Day: August 22, 2016

Skype Front End not starting on dual-homed VM

TL;DR: When dual-homing, make sure both your NICs have the same link speed (1Gb, 10Gb). VMware’s E1000E is 1Gb, and VMXNET3 is 10Gb. Automatic metrics will prefer the 10Gb and that may cause the issue below….

After a power loss over the weekend, two Skype for Business Front-Ends were restarted and the RTCSRV service failed to start. A bit about these machines that’s relevant to the issue:

  • Running Widnows Server 2012 R2 as VMware ESXi 5.5 guests.
  • Collocated Mediation service.
  • Dual-homed, with Data network as default gateway, and Voice network to talk to a Sonus SBC, with service usage limited to the specified addresses for Primary and PSTN in the topology.

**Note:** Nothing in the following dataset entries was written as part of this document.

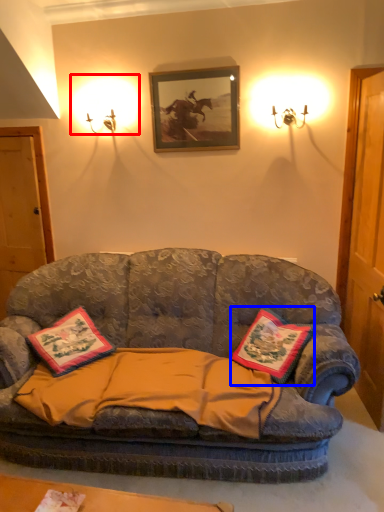 Question: Among these objects, which one is nearest to the camera, lighting (highlighted by a red box) or pillow (highlighted by a blue box)?

Choices:
 (A) lighting
 (B) pillow

Answer: (B) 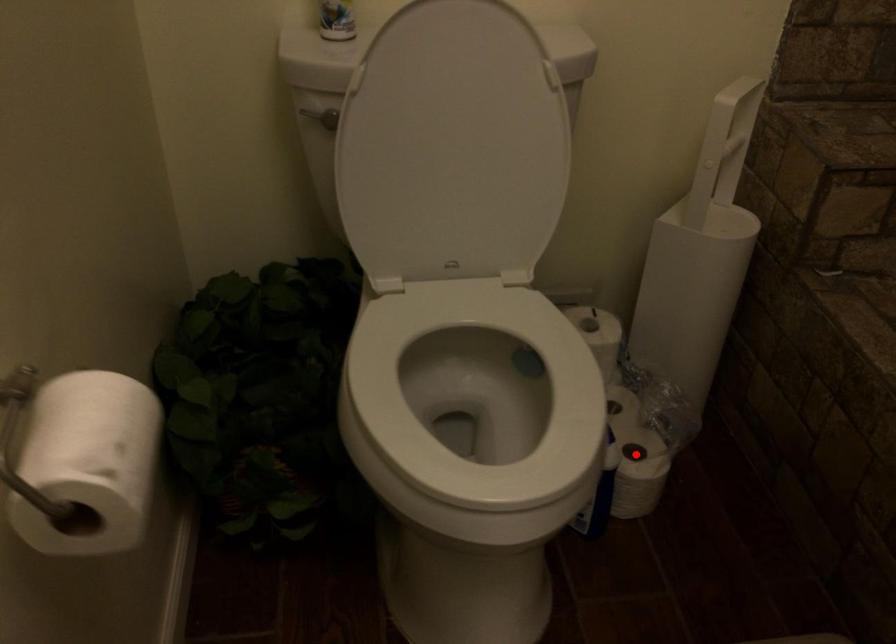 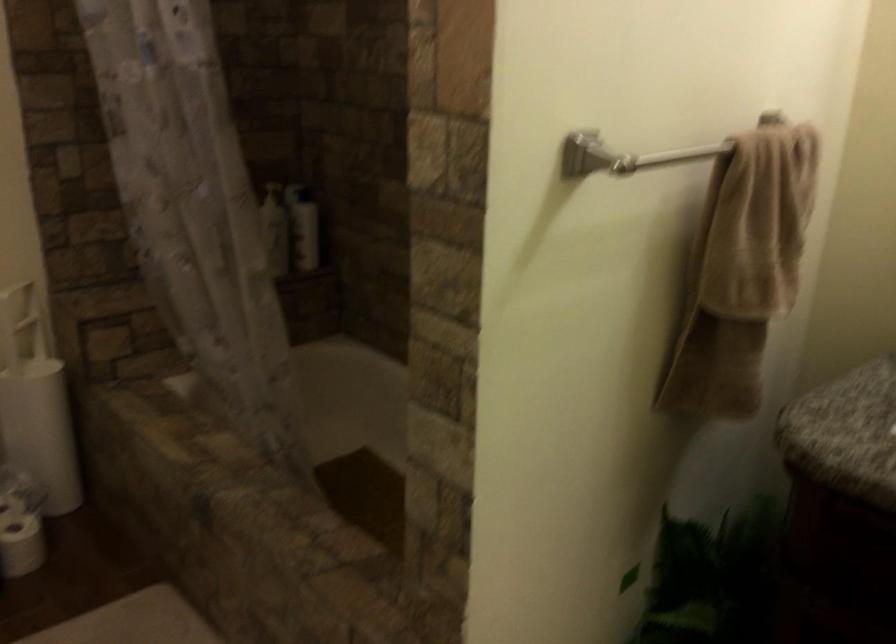 Question: I am providing you with two images of the same scene from different viewpoints. In image1, a red point is highlighted. Considering the same 3D point in image2, which of the following is correct?

Choices:
 (A) It is closer
 (B) It is farther

Answer: (B) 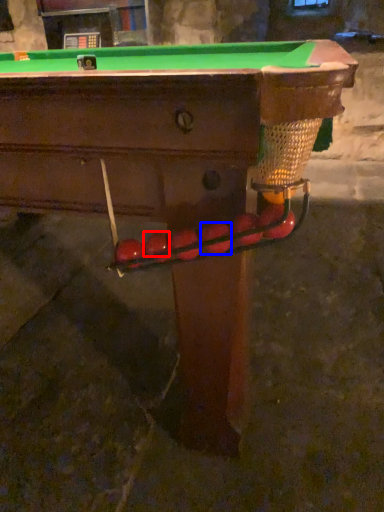 Question: Which object appears closest to the camera in this image, fruit (highlighted by a red box) or fruit (highlighted by a blue box)?

Choices:
 (A) fruit
 (B) fruit

Answer: (B) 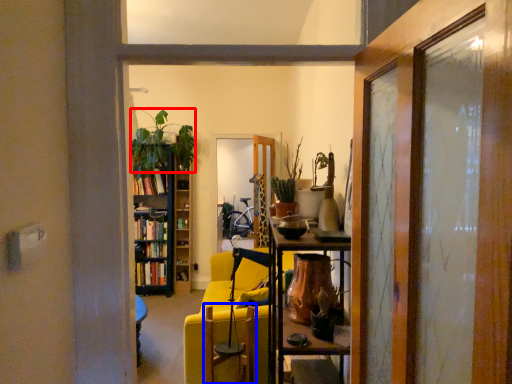 Question: Which object is further to the camera taking this photo, houseplant (highlighted by a red box) or swivel chair (highlighted by a blue box)?

Choices:
 (A) houseplant
 (B) swivel chair

Answer: (A) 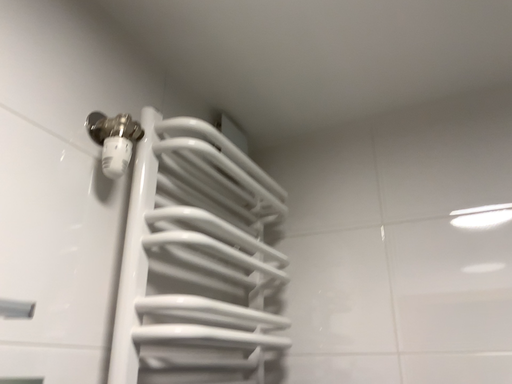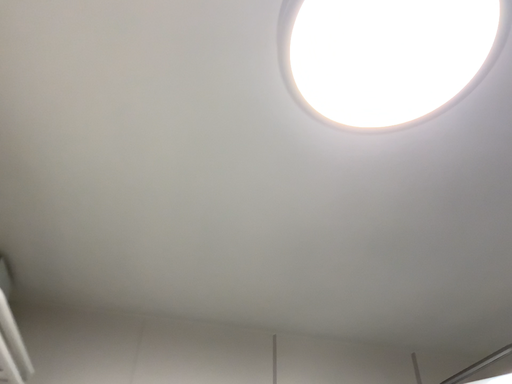 Question: How did the camera likely rotate when shooting the video?

Choices:
 (A) rotated right
 (B) rotated left

Answer: (A) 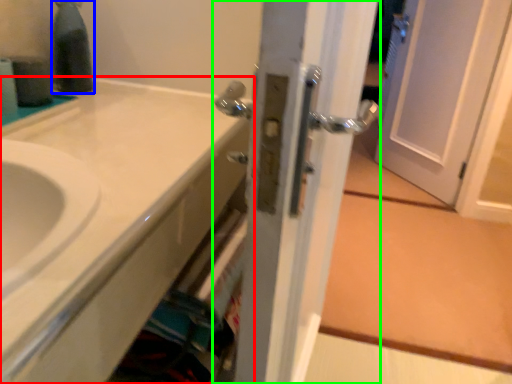 Question: Which object is the farthest from bathroom cabinet (highlighted by a red box)? Choose among these: bottle (highlighted by a blue box) or door (highlighted by a green box).

Choices:
 (A) bottle
 (B) door

Answer: (A) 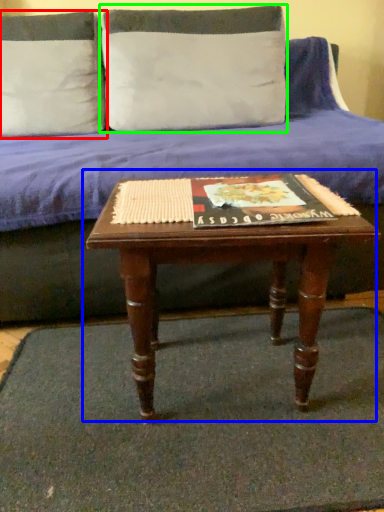 Question: Which is nearer to the pillow (highlighted by a red box)? coffee table (highlighted by a blue box) or pillow (highlighted by a green box).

Certificate stores were in good order, so KB2795828 did not apply.

Event ID’s seen in the log were LS User Services 32178:

Failed to sync data for Routing group {0FCDD1FD-39AF-502A-AECA-E702A5E8FC55} from backup store.
Cause: This may indicate a problem with connectivity to backup database or some unknown product issue.
Resolution:
Ensure that connectivity to backup database is proper. If the error persists, please contact product support with server traces.

LS User Services 30988:

Sending HTTP request failed. Server functionality will be affected if messages are failing consistently.

Sending the message to https://FE1.domain.org:444/LiveServer/Replication failed. IP Address is IPOFVOICENIC. Error code is 0x2EFD. Content-Type is application/replication+xml. Http Error Code is 0x0.
Cause: Network connectivity issues or an incorrectly configured certificate on the destination server. Check the eventlog description for more information.
Resolution:
Check the destination server to see that it is listening on the same URI and it has certificate configured for MTLS. Other reasons might be network connectivity issues between the two servers.

and User Services 32174:

Server startup is being delayed because fabric pool manager has not finished initial placement of users.

Currently waiting for routing group: {EF5151C7-B5E1-53B8-9F61-0CC90C82B9F6}.
Number of groups potentially not yet placed: 9.
Total number of groups: 9.

[…]

The issue ended up being different Adapter Type in VMware for both NICs. The primary NIC was set to E1000E, so 1Gb/s Max, and the Voice NIC, which was added after the server was deployed, was set to VMXNET 3, which runs at 10Gb/s regardless of uplink bandwidth from the host.

Turns out the Windows Automatic Metric was messing up interface preference here because it was setting the 10Gb/s NIC with an automatic lower metric.

Manually setting a lower metric for the Primary NIC and rebooting the server resolved the issue.